EXERCISE OBJECTIVE
Return each record word for word and omit the pictures.

RECORDS
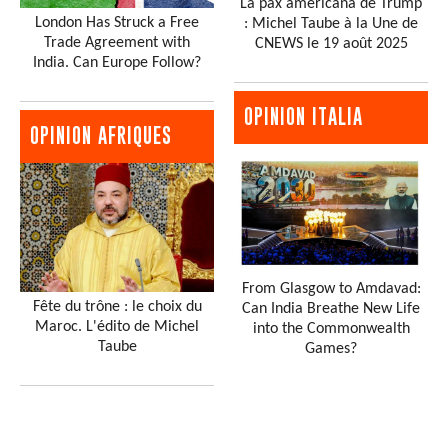
La pax americana de Trump
London Has Struck a Free
: Michel Taube à la Une de
Trade Agreement with
CNEWS le 19 août 2025
India. Can Europe Follow?
OPINION ITALIA
OPINION AFRIQUES
From Glasgow to Amdavad:
Fête du trône : le choix du
Can India Breathe New Life
Maroc. L'édito de Michel
into the Commonwealth
Taube
Games?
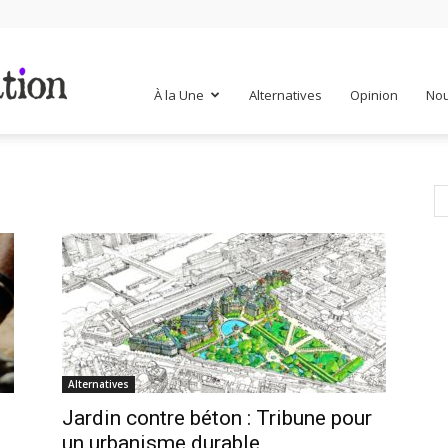
Mr
À la Une
Alternatives
Opinion
Nou
Mondialisation
Alternatives
Jardin contre béton : Tribune pour
un urbanisme durable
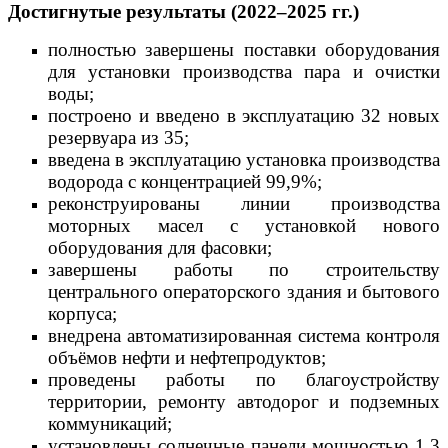
Достигнутые результаты (2022–2025 гг.)
полностью завершены поставки оборудования
для установки производства пара и очистки
воды;
построено и введено в эксплуатацию 32 новых
резервуара из 35;
введена в эксплуатацию установка производства
водорода с концентрацией 99,9%;
реконструированы линии производства
моторных масел с установкой нового
оборудования для фасовки;
завершены работы по строительству
центрального операторского здания и бытового
корпуса;
внедрена автоматизированная система контроля
объёмов нефти и нефтепродуктов;
проведены работы по благоустройству
территории, ремонту автодорог и подземных
коммуникаций;
установлены солнечные панели мощностью 1,3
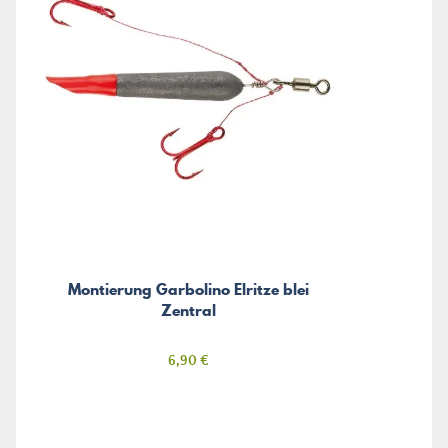
Montierung Garbolino Elritze blei
Zentral
Preis
6,90 €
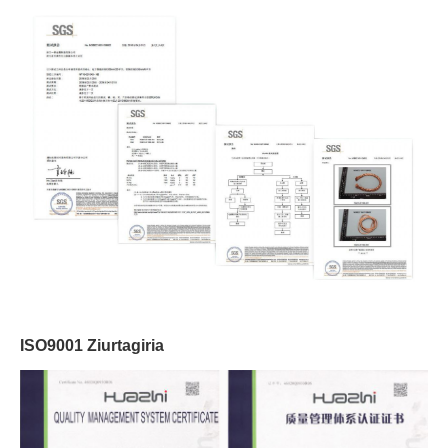
ISO9001 Ziurtagiria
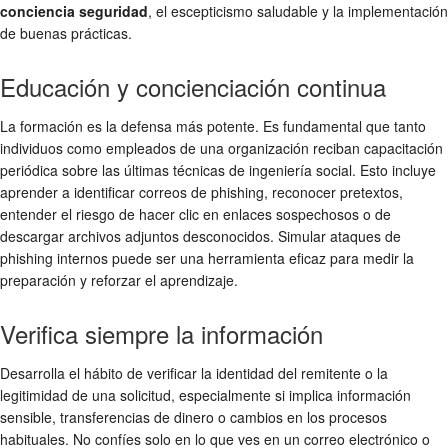
conciencia seguridad
, el escepticismo saludable y la implementación
de buenas prácticas.
Educación y concienciación continua
La formación es la defensa más potente. Es fundamental que tanto
individuos como empleados de una organización reciban capacitación
periódica sobre las últimas técnicas de ingeniería social. Esto incluye
aprender a identificar correos de phishing, reconocer pretextos,
entender el riesgo de hacer clic en enlaces sospechosos o de
descargar archivos adjuntos desconocidos. Simular ataques de
phishing internos puede ser una herramienta eficaz para medir la
preparación y reforzar el aprendizaje.
Verifica siempre la información
Desarrolla el hábito de verificar la identidad del remitente o la
legitimidad de una solicitud, especialmente si implica información
sensible, transferencias de dinero o cambios en los procesos
habituales. No confíes solo en lo que ves en un correo electrónico o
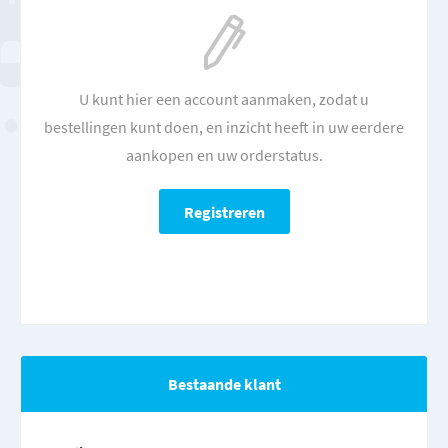
U kunt hier een account aanmaken, zodat u
bestellingen kunt doen, en inzicht heeft in uw eerdere
aankopen en uw orderstatus.
Bestaande klant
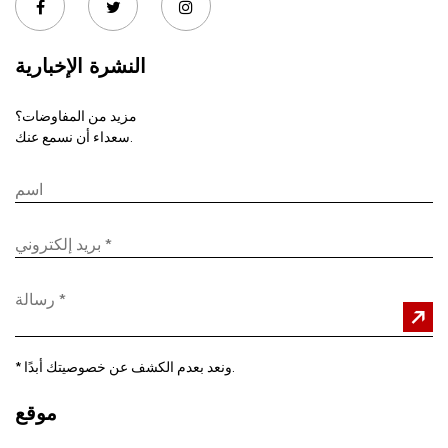
النشرة الإخبارية
مزيد من المفاوضات؟
سعداء أن نسمع عنك.
ونعد بعدم الكشف عن خصوصيتك أبدًا.
*
موقع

RESPONSE
La pax americana de Trump
London Has Struck a Free
: Michel Taube à la Une de
Trade Agreement with
CNEWS le 19 août 2025
India. Can Europe Follow?
OPINION ITALIA
OPINION AFRIQUES
From Glasgow to Amdavad:
Fête du trône : le choix du
Can India Breathe New Life
Maroc. L'édito de Michel
into the Commonwealth
Taube
Games?
Mr
À la Une
Alternatives
Opinion
Nou
Mondialisation
Alternatives
Jardin contre béton : Tribune pour
un urbanisme durable
Достигнутые результаты (2022–2025 гг.)
полностью завершены поставки оборудования
для установки производства пара и очистки
воды;
построено и введено в эксплуатацию 32 новых
резервуара из 35;
введена в эксплуатацию установка производства
водорода с концентрацией 99,9%;
реконструированы линии производства
моторных масел с установкой нового
оборудования для фасовки;
завершены работы по строительству
центрального операторского здания и бытового
корпуса;
внедрена автоматизированная система контроля
объёмов нефти и нефтепродуктов;
проведены работы по благоустройству
территории, ремонту автодорог и подземных
коммуникаций;
установлены солнечные панели мощностью 1,3
Montierung Garbolino Elritze blei
Zentral
Preis
6,90 €
ISO9001 Ziurtagiria
conciencia seguridad
, el escepticismo saludable y la implementación
de buenas prácticas.
Educación y concienciación continua
La formación es la defensa más potente. Es fundamental que tanto
individuos como empleados de una organización reciban capacitación
periódica sobre las últimas técnicas de ingeniería social. Esto incluye
aprender a identificar correos de phishing, reconocer pretextos,
entender el riesgo de hacer clic en enlaces sospechosos o de
descargar archivos adjuntos desconocidos. Simular ataques de
phishing internos puede ser una herramienta eficaz para medir la
preparación y reforzar el aprendizaje.
Verifica siempre la información
Desarrolla el hábito de verificar la identidad del remitente o la
legitimidad de una solicitud, especialmente si implica información
sensible, transferencias de dinero o cambios en los procesos
habituales. No confíes solo en lo que ves en un correo electrónico o
U kunt hier een account aanmaken, zodat u
bestellingen kunt doen, en inzicht heeft in uw eerdere
aankopen en uw orderstatus.
Bestaande klant
النشرة الإخبارية
مزيد من المفاوضات؟
سعداء أن نسمع عنك.
ونعد بعدم الكشف عن خصوصيتك أبدًا.
*
موقع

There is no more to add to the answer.